ワンストップサービスを使うか、代行サービスに頼むか
このサービスは無料で使える国の仕組みですが、入力項目は多く、法務局向けの登記申請書類や税務署向けの届出書は、書式や記載ルールを自分で理解した上で用意する必要があります。freeeやマネーフォワードなどの会社設立クラウドサービス(freeeとマネーフォワードの会社設立を比較)は、入力補助という形でこの負担を肩代わりする位置づけです。両者は競合するというより役割が異なり、クラウドサービスで書類一式を作成したうえで、提出そのものはワンストップサービス経由で行う、という組み合わせ方もできます。費用と手間のどちらを優先するかの判断軸は会社設立は自分でやるか代行に頼むかで整理したとおりです。「提出先をまとめる仕組み」と「書類を作る仕組み」は別物だと理解した上で、どちらか一方だけで完結させようとしないことが大切です。
実体験について、正直に書きます
正直に書きます。私自身は2026年に前職を退職し、合同会社の設立準備を進めている当事者ですが、この記事を書いている時点でまだ登記申請には至っておらず、法人設立ワンストップサービスを実際に使った経験はありません。マイナンバーカードは所持しているため利用条件自体は満たしていますが、上で書いたとおり合同会社には定款認証の手続きがないため、自分のケースでこのサービスから得られる実利は「登記と税務・社会保険届出のまとめ申請」の部分に限られると理解しています。実際に登記申請を進める段階になったら、届出がどこまでスムーズにまとまるのか、この記事に追記します。
次にやること
まず、自分が作ろうとしている法人が株式会社か合同会社かを確認し、対応するマイナンバーカードとICカードリーダー(またはスマートフォン)を用意してください。 株式会社で電子定款の印紙代を節約したい場合は、単独で先に電子定款だけを処理してしまうと一括申請のメリットが消える点に注意し、定款認証と登記をセットで申請する前提で準備を進めてください。社会保険の届出については、新規適用届以外はe-Govの別申請が必要になることを踏まえ、会社設立後の社会保険手続きも併せて確認しておくと手戻りが少なくなります。書類の作成そのものに不安がある場合は、freee会社設立のようなクラウドサービスで作成した書類を、提出はワンストップサービス経由で出す組み合わせも検討してください。
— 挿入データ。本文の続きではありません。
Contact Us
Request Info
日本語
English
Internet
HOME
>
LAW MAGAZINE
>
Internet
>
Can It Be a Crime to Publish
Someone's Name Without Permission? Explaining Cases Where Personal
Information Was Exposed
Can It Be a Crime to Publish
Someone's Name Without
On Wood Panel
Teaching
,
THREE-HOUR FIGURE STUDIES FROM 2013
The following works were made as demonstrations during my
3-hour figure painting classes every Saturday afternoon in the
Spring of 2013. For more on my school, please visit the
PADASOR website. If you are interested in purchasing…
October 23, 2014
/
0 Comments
※本記事は2026年9月1日時点で調査した公開情報(freee公式解説、株式会社NewBeginnings公式ブログ)と、筆者個人の状況に基づくものです。マイナポータルの公式サイトへの直接アクセスは確認できていないため、実際の手続き画面や最新の対応範囲は利用時に公式サイト・専門家にご確認ください。
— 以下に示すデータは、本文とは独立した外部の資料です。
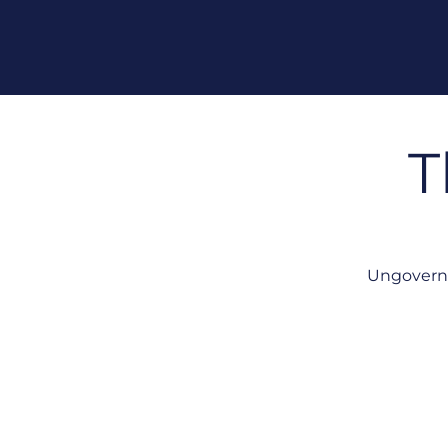
T
Ungoverne
No Single View of Your AI 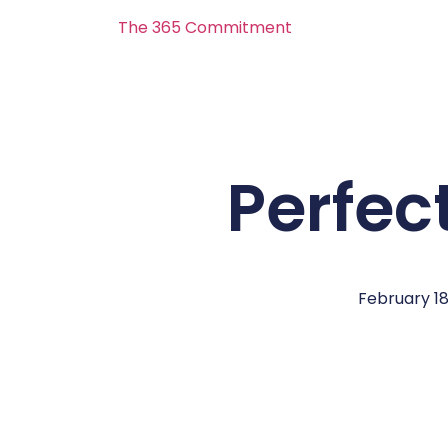
The 365 Commitment
Perfec
February 18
出典 - 法人設立ワンストップサービス|マイナポータル - マイナポータルの法人設立ワンストップサービスとは?手続きの種類や流れを解説!|クラウド会計ソフト freee - マイナポータルの「法人設立ワンストップサービス」を使ってみた|3つの落とし穴とつまずかない手順【2026年版】|株式会社NewBeginnings - 会社法 第30条第1項(株式会社の定款認証) - 会社法 第575条(持分会社の定款に認証規定が無いこと)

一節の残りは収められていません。